**Task directions:** Output all entries verbatim. Skip pictures.

**The records:**
———

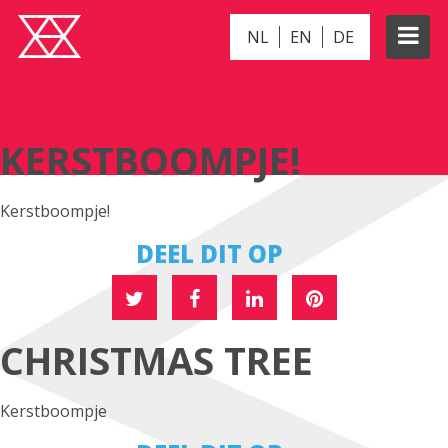
NL
EN
DE
KERSTBOOMPJE!
KERSTBOOMPJE!
Kerstboompje!
DEEL DIT OP
CHRISTMAS TREE
Kerstboompje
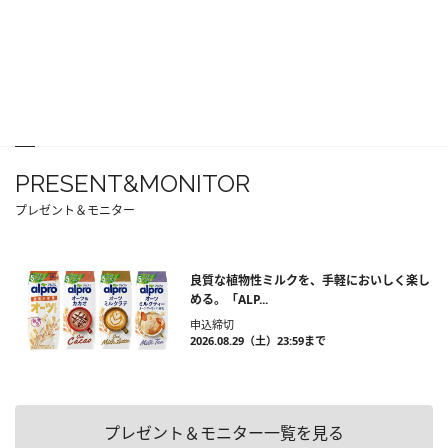
PRESENT&MONITOR
プレゼント＆モニター
良質な植物性ミルクを、手軽においしく楽し
める。「ALP...
申込締切
2026.08.29（土）23:59まで
プレゼント＆モニター一覧を見る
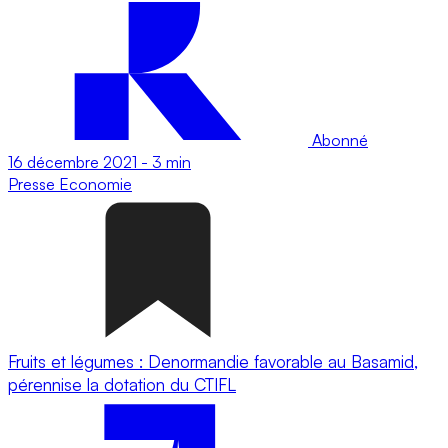
Abonné
16 décembre 2021
-
3 min
Presse
Economie
Fruits et légumes : Denormandie favorable au Basamid,
pérennise la dotation du CTIFL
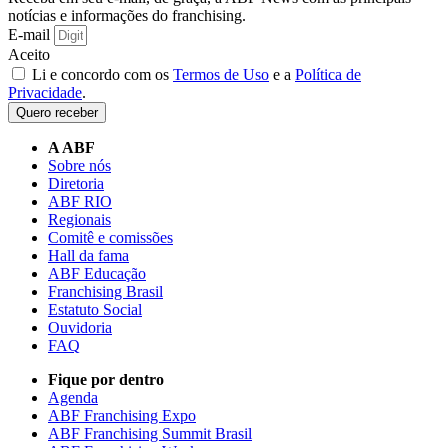
notícias e informações do franchising.
E-mail
Aceito
Li e concordo com os
Termos de Uso
e a
Política de
Privacidade
.
Quero receber
A ABF
Sobre nós
Diretoria
ABF RIO
Regionais
Comitê e comissões
Hall da fama
ABF Educação
Franchising Brasil
Estatuto Social
Ouvidoria
FAQ
Fique por dentro
Agenda
ABF Franchising Expo
ABF Franchising Summit Brasil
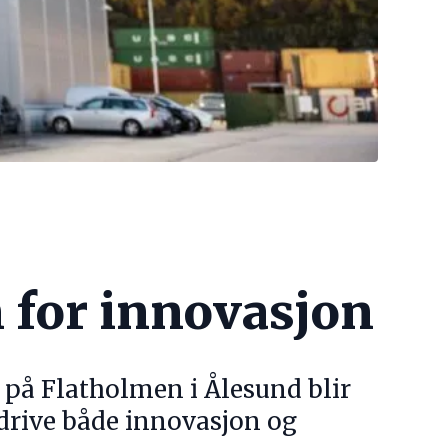
 for innovasjon
 på Flatholmen i Ålesund blir
 drive både innovasjon og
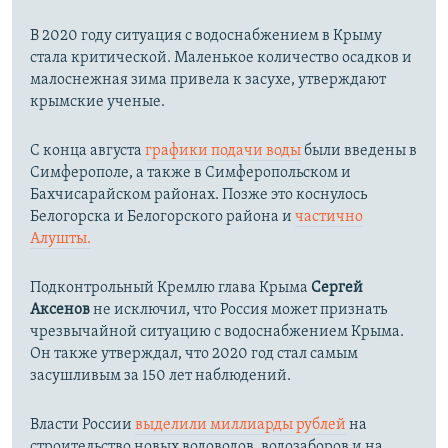
В 2020 году ситуация с водоснабжением в Крыму
стала критической. Маленькое количество осадков и
малоснежная зима привела к засухе, утверждают
крымские ученые.
С конца августа
графики подачи воды
были введены в
Симферополе, а также в Симферопольском и
Бахчисарайском районах. Позже это коснулось
Белогорска и Белогорского района и
частично
Алушты.
Подконтрольный Кремлю глава Крыма
Сергей
Аксенов
не исключил, что Россия может признать
чрезвычайной ситуацию с водоснабжением Крыма.
Он также утверждал, что 2020 год стал самым
засушливым за 150 лет наблюдений.​
Власти России
выделили миллиарды рублей
на
строительство новых водоводов, водозаборов и на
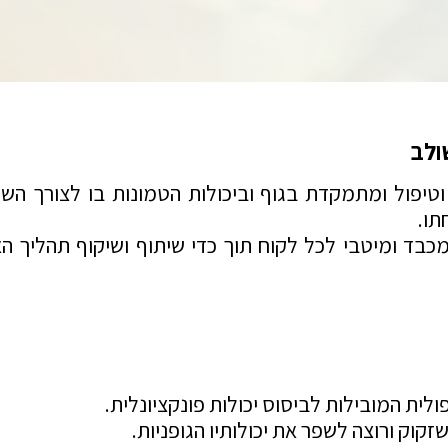
ולב
יפול ומתמקדת בגוף וביכולות הטמונות בו לצורך השגת י
תו.
ד ומיטבי לכל לקוח תוך כדי שיתוף ושיקוף תהליך האבח
ית המובילות לביסוס יכולות פונקציונלית.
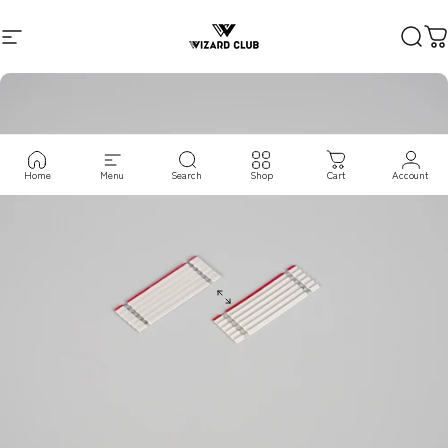
コンテンツへスキップ
サイトナビゲーション
VIZARD CLUB
検索
Home
Menu
Search
Shop
Cart
Account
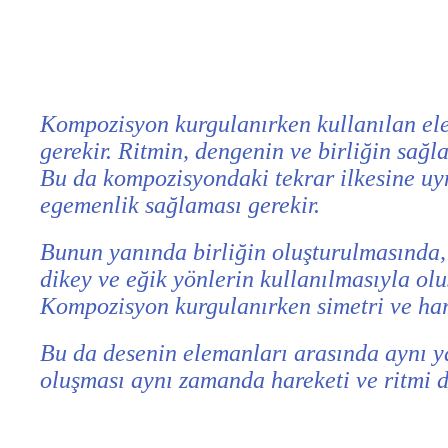
Kompozisyon kurgulanırken kullanılan ele
gerekir. Ritmin, dengenin ve birliğin sağl
Bu da kompozisyondaki tekrar ilkesine uy
egemenlik sağlaması gerekir.
Bunun yanında birliğin oluşturulmasında, 
dikey ve eğik yönlerin kullanılmasıyla ol
Kompozisyon kurgulanırken simetri ve harek
Bu da desenin elemanları arasında aynı y
oluşması aynı zamanda hareketi ve ritmi 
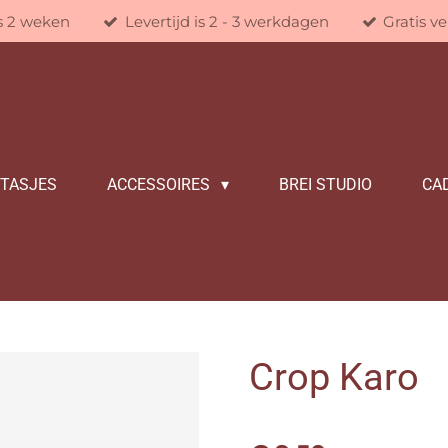
is 2 weken
Levertijd is 2 - 3 werkdagen
Gratis v
/TASJES
ACCESSOIRES
BREI STUDIO
CA
Crop Karo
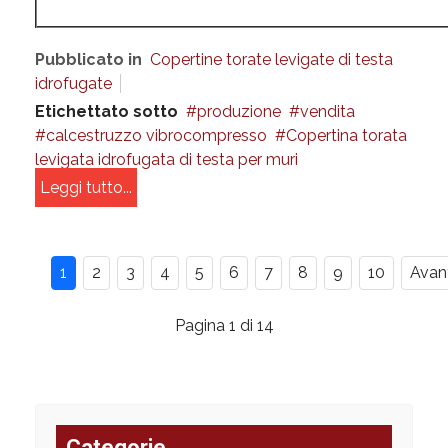
Pubblicato in
Copertine torate levigate di testa
idrofugate
Etichettato sotto
produzione
vendita
calcestruzzo vibrocompresso
Copertina torata
levigata idrofugata di testa per muri
Leggi tutto...
1
2
3
4
5
6
7
8
9
10
Avan
Pagina 1 di 14
Categorie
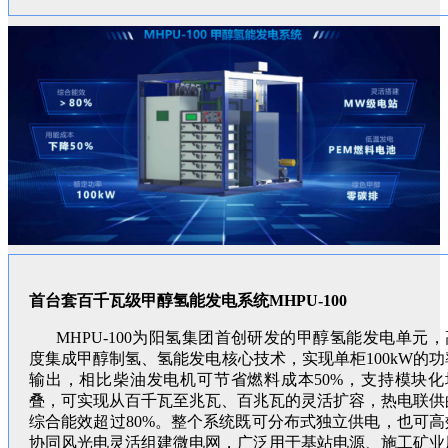
首台套百千瓦级甲醇氢能发电系统MHPU-100
MHPU-100为阳氢集团首创研发的甲醇氢能发电单元，
度集成甲醇制氢、氢能发电核心技术，实现单柜100kW的功
输出，相比柴油发电机可节省燃料成本50%，支持模块化
叠，可实现从百千瓦至兆瓦、百兆瓦的灵活扩容，热电联供
综合能效超过80%。整个系统既可分布式独立供电，也可高
协同风光电灵活组建微电网，广泛用于基站电源、施工矿业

———

**Task solution:**
NL
EN
DE
KERSTBOOMPJE!
KERSTBOOMPJE!
Kerstboompje!
DEEL DIT OP
CHRISTMAS TREE
Kerstboompje
PRESENT&MONITOR
プレゼント＆モニター
良質な植物性ミルクを、手軽においしく楽し
める。「ALP...
申込締切
2026.08.29（土）23:59まで
プレゼント＆モニター一覧を見る
Abonné
16 décembre 2021
-
3 min
Presse
Economie
Fruits et légumes : Denormandie favorable au Basamid,
pérennise la dotation du CTIFL
notícias e informações do franchising.
E-mail
Aceito
Li e concordo com os
Termos de Uso
e a
Política de
Privacidade
.
Quero receber
A ABF
Sobre nós
Diretoria
ABF RIO
Regionais
Comitê e comissões
Hall da fama
ABF Educação
Franchising Brasil
Estatuto Social
Ouvidoria
FAQ
Fique por dentro
Agenda
ABF Franchising Expo
ABF Franchising Summit Brasil
 for innovasjon
 på Flatholmen i Ålesund blir
 drive både innovasjon og
В 2020 году ситуация с водоснабжением в Крыму
стала критической. Маленькое количество осадков и
малоснежная зима привела к засухе, утверждают
крымские ученые.
С конца августа
графики подачи воды
были введены в
Симферополе, а также в Симферопольском и
Бахчисарайском районах. Позже это коснулось
Белогорска и Белогорского района и
частично
Алушты.
Подконтрольный Кремлю глава Крыма
Сергей
Аксенов
не исключил, что Россия может признать
чрезвычайной ситуацию с водоснабжением Крыма.
Он также утверждал, что 2020 год стал самым
засушливым за 150 лет наблюдений.​
Власти России
выделили миллиарды рублей
на
строительство новых водоводов, водозаборов и на
ולב
יפול ומתמקדת בגוף וביכולות הטמונות בו לצורך השגת י
תו.
ד ומיטבי לכל לקוח תוך כדי שיתוף ושיקוף תהליך האבח
ית המובילות לביסוס יכולות פונקציונלית.
コンテンツへスキップ
サイトナビゲーション
VIZARD CLUB
検索
Home
Menu
Search
Shop
Cart
Account
Kompozisyon kurgulanırken kullanılan ele
gerekir. Ritmin, dengenin ve birliğin sağl
Bu da kompozisyondaki tekrar ilkesine uy
egemenlik sağlaması gerekir.
Bunun yanında birliğin oluşturulmasında, 
dikey ve eğik yönlerin kullanılmasıyla ol
Kompozisyon kurgulanırken simetri ve harek
Bu da desenin elemanları arasında aynı y
oluşması aynı zamanda hareketi ve ritmi 
is 2 weken
Levertijd is 2 - 3 werkdagen
Gratis v
/TASJES
ACCESSOIRES
BREI STUDIO
CA
Crop Karo
Pubblicato in
Copertine torate levigate di testa
idrofugate
Etichettato sotto
produzione
vendita
calcestruzzo vibrocompresso
Copertina torata
levigata idrofugata di testa per muri
Leggi tutto...
1
2
3
4
5
6
7
8
9
10
Avan
Pagina 1 di 14
Categorie
首台套百千瓦级甲醇氢能发电系统MHPU-100
MHPU-100为阳氢集团首创研发的甲醇氢能发电单元，
度集成甲醇制氢、氢能发电核心技术，实现单柜100kW的功
输出，相比柴油发电机可节省燃料成本50%，支持模块化
叠，可实现从百千瓦至兆瓦、百兆瓦的灵活扩容，热电联供
综合能效超过80%。整个系统既可分布式独立供电，也可高
协同风光电灵活组建微电网，广泛用于基站电源、施工矿业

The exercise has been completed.